**MATERIAL SHOWN:**
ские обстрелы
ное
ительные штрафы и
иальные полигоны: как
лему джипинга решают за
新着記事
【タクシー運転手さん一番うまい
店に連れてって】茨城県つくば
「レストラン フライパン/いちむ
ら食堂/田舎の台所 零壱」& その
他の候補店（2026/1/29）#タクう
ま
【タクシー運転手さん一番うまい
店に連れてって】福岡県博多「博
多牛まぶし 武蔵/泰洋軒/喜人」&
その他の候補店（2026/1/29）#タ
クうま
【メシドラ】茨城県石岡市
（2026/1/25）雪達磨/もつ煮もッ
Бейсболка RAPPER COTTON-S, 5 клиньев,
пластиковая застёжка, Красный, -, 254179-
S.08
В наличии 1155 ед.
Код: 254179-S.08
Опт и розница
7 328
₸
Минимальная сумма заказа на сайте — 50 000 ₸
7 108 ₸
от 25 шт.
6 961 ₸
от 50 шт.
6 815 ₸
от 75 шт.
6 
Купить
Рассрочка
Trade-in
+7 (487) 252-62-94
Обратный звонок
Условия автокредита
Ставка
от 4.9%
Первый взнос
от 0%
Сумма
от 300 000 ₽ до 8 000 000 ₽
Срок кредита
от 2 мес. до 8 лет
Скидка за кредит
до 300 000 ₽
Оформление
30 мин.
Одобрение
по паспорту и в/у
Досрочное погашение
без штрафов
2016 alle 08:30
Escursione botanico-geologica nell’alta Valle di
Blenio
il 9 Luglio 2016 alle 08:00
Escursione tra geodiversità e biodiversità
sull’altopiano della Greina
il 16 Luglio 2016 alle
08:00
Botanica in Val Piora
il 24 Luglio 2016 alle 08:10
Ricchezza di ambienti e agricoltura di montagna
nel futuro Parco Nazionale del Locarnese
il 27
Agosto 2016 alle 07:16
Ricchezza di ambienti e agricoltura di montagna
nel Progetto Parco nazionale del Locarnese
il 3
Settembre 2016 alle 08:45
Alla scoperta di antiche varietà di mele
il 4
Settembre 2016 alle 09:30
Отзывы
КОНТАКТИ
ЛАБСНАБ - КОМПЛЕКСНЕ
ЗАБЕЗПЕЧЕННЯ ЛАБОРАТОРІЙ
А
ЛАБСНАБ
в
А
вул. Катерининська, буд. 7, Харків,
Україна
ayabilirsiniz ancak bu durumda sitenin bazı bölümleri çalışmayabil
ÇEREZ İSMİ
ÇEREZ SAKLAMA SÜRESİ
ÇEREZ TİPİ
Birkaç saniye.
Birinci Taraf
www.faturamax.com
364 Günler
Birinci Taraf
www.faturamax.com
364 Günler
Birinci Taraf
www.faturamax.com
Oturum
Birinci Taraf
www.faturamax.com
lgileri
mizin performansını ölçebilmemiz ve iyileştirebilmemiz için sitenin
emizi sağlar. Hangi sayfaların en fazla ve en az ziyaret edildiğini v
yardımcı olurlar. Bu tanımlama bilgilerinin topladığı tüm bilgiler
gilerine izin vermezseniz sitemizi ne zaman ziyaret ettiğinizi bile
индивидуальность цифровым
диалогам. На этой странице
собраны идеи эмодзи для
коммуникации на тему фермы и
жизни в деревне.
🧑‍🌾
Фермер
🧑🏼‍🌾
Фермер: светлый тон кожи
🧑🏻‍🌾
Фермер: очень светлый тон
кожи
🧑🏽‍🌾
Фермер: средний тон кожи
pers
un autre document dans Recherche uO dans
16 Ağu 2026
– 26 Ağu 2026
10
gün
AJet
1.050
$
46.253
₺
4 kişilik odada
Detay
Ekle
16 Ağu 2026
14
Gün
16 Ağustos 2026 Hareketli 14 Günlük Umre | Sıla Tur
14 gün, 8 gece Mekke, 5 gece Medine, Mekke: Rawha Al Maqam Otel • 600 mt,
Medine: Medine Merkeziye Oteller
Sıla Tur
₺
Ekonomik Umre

**WHAT IS EXPECTED:**
Extract each line holding the word "Locarnese" from the records.

**SOLUTION BELOW:**
nel futuro Parco Nazionale del Locarnese
nel Progetto Parco nazionale del Locarnese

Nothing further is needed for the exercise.